** WHAT IS REQUIRED **
Copy exactly the lines from the one containing "北京时间2026年06月03日 23" through the last line of the records below, including both, and leave out any pictures.
═══ PROVIDED INFORMATION ═══
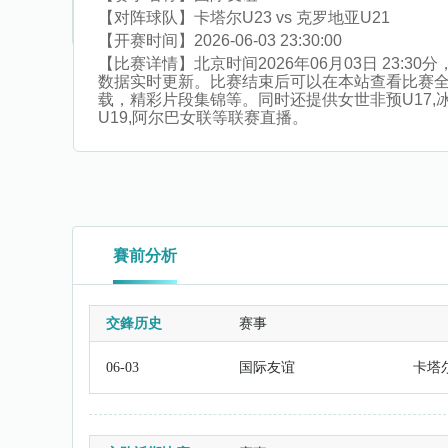
【对阵球队】
卡塔尔U23 vs 克罗地亚U21
【开赛时间】
2026-06-03 23:30:00
【比赛详情】
北京时间2026年06月03日 23
数据实时更新。比赛结束后可以在本站查看比赛
载，精彩片段集锦等。同时还提供女世非预U17,冰女杯
U19,阿尔巴女联等联赛直播。
賽前分析
交鋒历史
赛事
06-03
国际友谊
卡塔尔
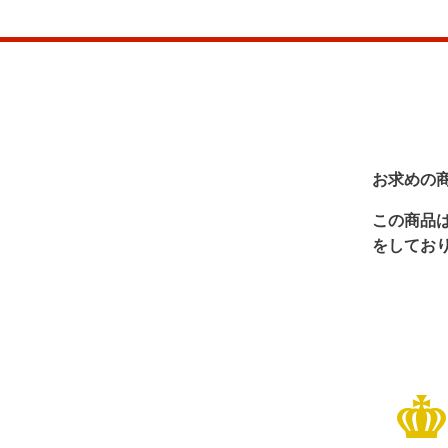
お求めの
この商品
をしてお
═══
** ANSWER SECTION **
北京时间2026年06月03日 23
数据实时更新。比赛结束后可以在本站查看比赛
载，精彩片段集锦等。同时还提供女世非预U17,冰女杯
U19,阿尔巴女联等联赛直播。
賽前分析
交鋒历史
赛事
06-03
国际友谊
卡塔尔
お求めの
この商品
をしてお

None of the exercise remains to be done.